Leaders optimistic about health care reform General Assembly could pass strong measures this session

February 28, 1993|By John W. Frece | John W. Frece,Staff Writer

A growing number of legislative leaders are boldly predicting that the General Assembly will pass meaningful health care reform before this session adjourns in mid-April. If it does, they say, Maryland could become a model for the country even before Hillary Rodham Clinton's health care task force completes its work.

"I don't think we can sit and wait for Washington to come up with something," said House Speaker R. Clayton Mitchell Jr., D-Kent. "I think we have a golden opportunity in the state to move ahead this year."

It will not be easy. Legislators even disagree over what the central problem is: Is it sky-high doctors' fees, or the expense of prescription drugs, excessive laboratory tests, or costly medical equipment purchases? Or, is it a system of insurance that is hard to get unless you are healthy or you work for the government or some big corporation?

Legislators don't lack for ideas on how to solve these problems. By one count, there are at least 23 different comprehensive health care reform proposals before the Assembly. Some have been tried elsewhere and have worked; others are novel home-grown approaches. The dilemma may be that legislators have to choose among too many competing approaches.

Each passing year, lawmakers find themselves under increasing pressure from businesses that cannot get or afford insurance, or labor organizations that see their workers' pay eaten up by higher deductibles and co-payments or other insurance costs, or residents who cannot buy insurance at any price.

An estimated 570,000 Marylanders currently have no health insurance at all.

Being uninsured, however, does not prevent them from getting sick or injured. Many end up in hospitals, where the cost of their care is shifted to all other hospital patients. Coupled with budget cuts to Medicaid and local health care programs that have left many working poor with nowhere else to turn, the amount of uncompensated care Maryland hospitals dispense is itself soaring: up from $36 million in 1977 to $394 million last year.

"The public knows we have to do something. It doesn't know what, but it knows we need relief," said Sen. Paula C. Hollinger, a Baltimore County Democrat.

As Mrs. Clinton is surely discovering at the national level, Maryland's delegates and senators have learned that what they're tampering with affects some of the biggest, best-financed and most politically potent special interests that appear before a legislature: doctors of virtually every description, hospitals, drug manufacturers, insurance companies large and small, health maintenance organizations, pharmacists, psychologists, nurses, chiropractors and more.

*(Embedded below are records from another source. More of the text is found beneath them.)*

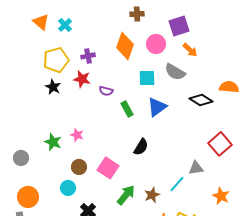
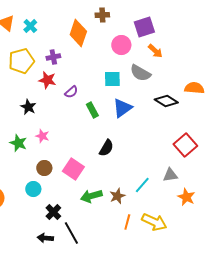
orange diamond: (125, 46) -> (78, 33), moved
black star: (53, 87) -> (28, 107), moved
purple semicircle: (106, 91) -> (71, 92), turned -56
gray triangle: (196, 168) -> (170, 175), moved
green arrow: (126, 195) -> (91, 196), turned -145

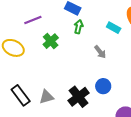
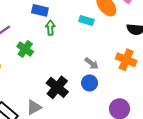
gray arrow: (100, 52) -> (92, 63), moved
black cross: (79, 97) -> (57, 87), moved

Almost every major lobbyist in Annapolis has a piece of the action. They warn constantly of unintended consequences. Such advice can paralyze legislators searching for a way to help, not hurt, their constituents. All the while, the lawmakers realize that such groups can wield considerable political clout when the next election rolls around.

The House Economic Matters Committee is likely to take the first step. Pushed hard by Chairman Casper R. Taylor, a Democrat from Cumberland, the 28-member committee has been working for a month on House Bill 1359, loosely patterned after a successful health insurance program in Rochester, N.Y.

The program sounds almost utopian: a system in which nearly everyone would have health insurance, everyone would pay the same rate for the same basic benefits, and no one would be denied coverage just because he or she was unlucky enough to become sick or injured.

The idea was first presented to the legislature by Johns Hopkins Health System President James A. Block, who helped implement the plan in Rochester.

The legislation embodies an old-fashioned approach known as "community rating" that has become increasingly popular in both houses this session. In simplest terms, it is a way of improving the availability of insurance and stabilizing its cost by spreading insurance risks throughout an entire community. In this case, the goal is to involve as many people as possible throughout Maryland.

By contrast, health insurers now set premiums based on actual claims experience -- how often those in an insured group actually became sick or injured.

Most of the state's biggest employers -- the state and most big county governments, industries such as Baltimore Gas and Electric Co. or Westinghouse, and even large health care providers such as the Hopkins Hospital or nonprofit Blue Cross and Blue Shield of Maryland -- don't have to worry about that. They can self-insure, contracting with an organization such as Blue Cross to handle all the paperwork and process the claims.

By self-insuring, large employers hope to control costs by avoiding insurance premium taxes and limiting some benefits.

Health insurance costs in Maryland nevertheless have risen at a rate of about 20 percent a year. Businesses in the state spent $3,161 to insure the average employee in 1992.